Value-Add or Valueless?

August 17, 2011 Comments Off on Value-Add or Valueless?

There was much discussion about value on a LinkedIn Group recently – specifically, how restoration contractors who participate in PSPs (Preferred Supplier Programs) prove the thing to their insurance partners. The primary issue is that PSP networks consist of very similar contractors – they employ identical trades and tools, acquire the same certification, use the same estimating software, and so on. The argument is that verifying value (as opposed to merely declaring it in a marketing brochure) is a critical component of demonstrating differentiation in a saturated market. The reward for proving value is achieving a leadership position in the eyes of the customer who, to avoid burdening this article with too many themes, is the insurance company operating the PSP.

The ‘value’ factor is not necessarily the monetary value of the service – it is also the perceived value. There’s a big difference. An extreme example of monetary value vs. perceived value is this: The monetary value of the human body is under $5 whereas the perceived value of a life is priceless to most people.

There is often a muddling of things that are done to show value with things that must be undertaken to prove value.
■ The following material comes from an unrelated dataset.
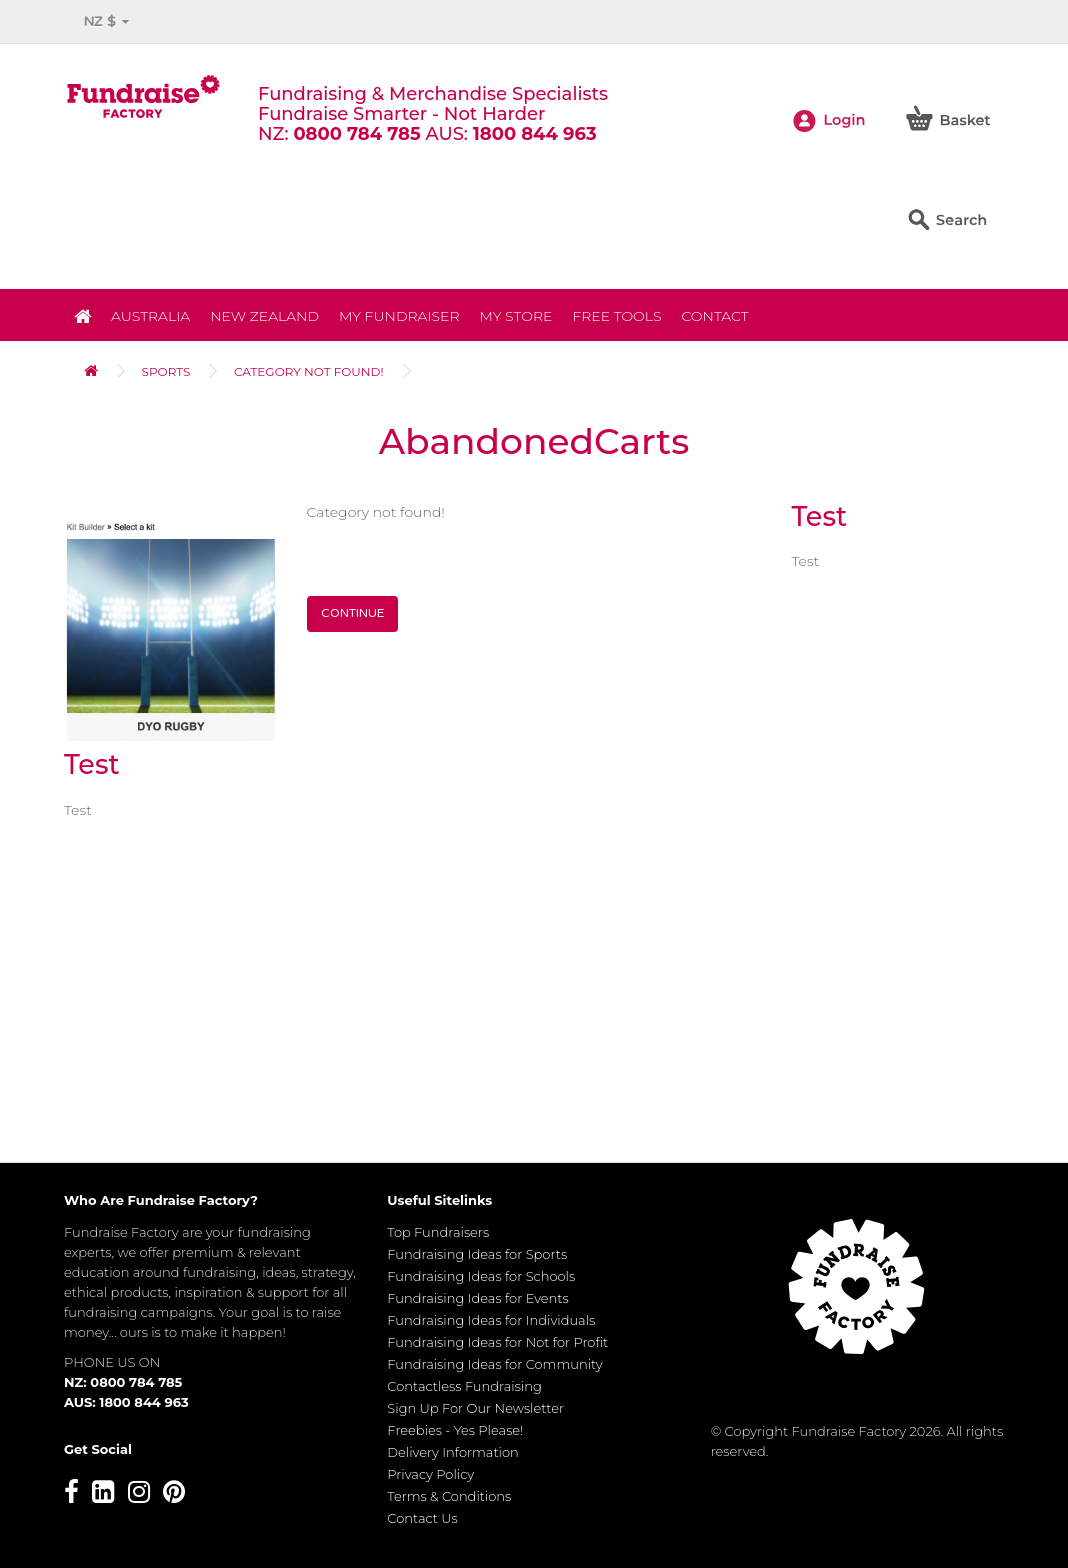 The image size is (1068, 1568). Describe the element at coordinates (264, 316) in the screenshot. I see `NEW ZEALAND` at that location.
Demonstrations of value are often taken to mean showing up promptly on job sites, recording all sorts of data, employing qualified staff attired in suitable garb and projecting an appropriate demeanour, fulfilling needs of all sorts for various stakeholders, helping adjusters to ‘look good’, saving time, and the oft-stated chestnut: making everyone happy.
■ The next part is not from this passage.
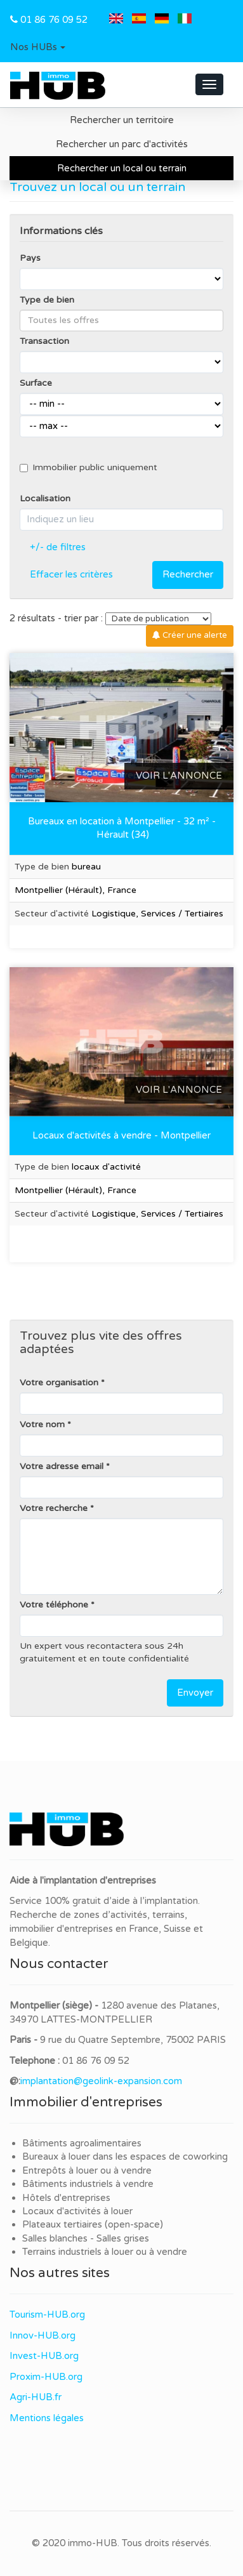 The width and height of the screenshot is (243, 2576). Describe the element at coordinates (36, 2397) in the screenshot. I see `Agri-HUB.fr` at that location.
Just to be clear, there’s an obvious difference between undertaking all the commendable actions listed above and actually proving

  1. That these actions are what the customer wants
  2. That one undertakes them in a consistent manner
  3. That these actions produce a worthwhile benefit for the customer
  4. That the benefit to the customer leads to a benefit for the      contractor (thereby assigning a purpose to the whole exercise).
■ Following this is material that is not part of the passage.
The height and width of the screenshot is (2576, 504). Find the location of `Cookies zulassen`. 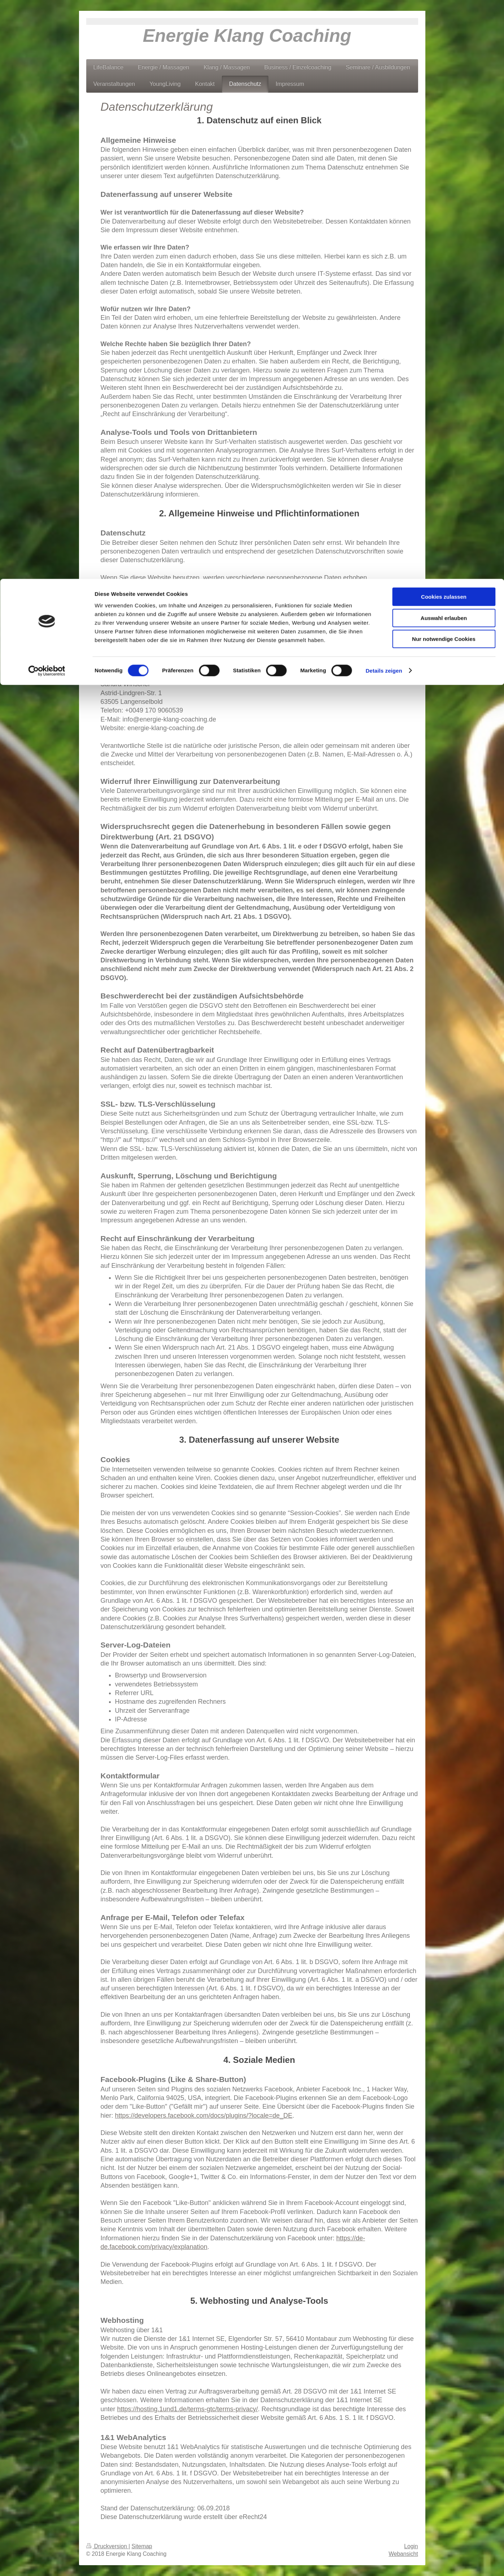 Cookies zulassen is located at coordinates (443, 18).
Let’s investigate each of the four conditions listed above:

  1. Actions that the customer wants can only be ascertained through      discussion with the customer. Furthermore, the actions have to be      prioritised to match the customer’s needs. Thus, for example, harping on      services and equipment lists and accreditations is nice but non-critical      to a cost conscious insurer. On the other hand, when dealing with a      service-oriented insurer, dwelling on the cost benefits of, say, extensive      in-house job capability is less important than the resultant service      controls. It is important to work out the customer’s priorities and then      make sure you focus on the key ones.
  2. Having decided what to focus on, the next step is to maintain and      analyse related data regularly and feed information to the customer that      proves one is doing the right things in the right manner. Typically, data      will deal with time periods (such as cycle times), geographic areas (for      multi-location operations), and job category (such as water, fire,      emergency, structural, CAT) and each of these categories has to be tracked      and reported consistently. There is little doubt many contractors have      this data available to them but how many make meaningful use of it?
  3. There has to be a strong connection between the data and what the      customer sees as a benefit. Otherwise it is a pointless exercise. The      benefit does not always have to directly relate to cost. For example, it      is a given that low cycle times save dollars therefore the contractor focuses      on proving cycle times and leaves the dollar conversion to the insurer. Also,      a major contributor to a positive perception of value is ease of doing      business. This quality is not always quantifiable and sometimes relies on      word of mouth but is very often a significant reason for repeat business.      It’s important to note that ‘ease of doing business’ is usually related to      a ‘less is more’ approach – the service provider’s customers don’t have to jump      through hoops to get what they want because the provider has intuitively      created (translation: thoroughly      researched) processes that ease the way for the customer.
  4. The circle is completed when the ultimate result is an increase in      profitable business for the contractor. This is important. This is also      the point where most contractors will state, “The insurance company does not care if I make a profit; in fact,      they actively discourage this happy outcome!” This usually means there      has been no discussion in advance about what the contractor will gain      through consistent and successful performance.

By this point a majority of contractors will have thrown their hands up in despair. “The real world does not operate like this!” they exclaim. In reality, insurers suspend vendors for no reason, ‘Head Office’ (where Dr. Evil resides) demands discounts for sheer sport, scorecards are calibrated to prove only failure, and shadowy relationships pollute the program.

One answer to the ‘realities’ described above is that each of these is explained by either poor communication at the onset of the program, inadequate data, a lack of understanding of what drives vendor programs, and sheer misunderstanding. Insurers and contractors share the blame. A lack of respect and deeply embedded distrust are no way to operate a relationship. One party or the other has to make a move to fix things.

Another response is, “So what?” This is a better retort. It’s ridiculous to wish for level playing fields, cooperative customers, easy paths to success, and rosy relationships. Don’t live the insanity of hoping for change while repeating the same mistakes (Einstein said it better). Entrepreneurs are risk takers, market shapers, mould breakers, success makers. Are you?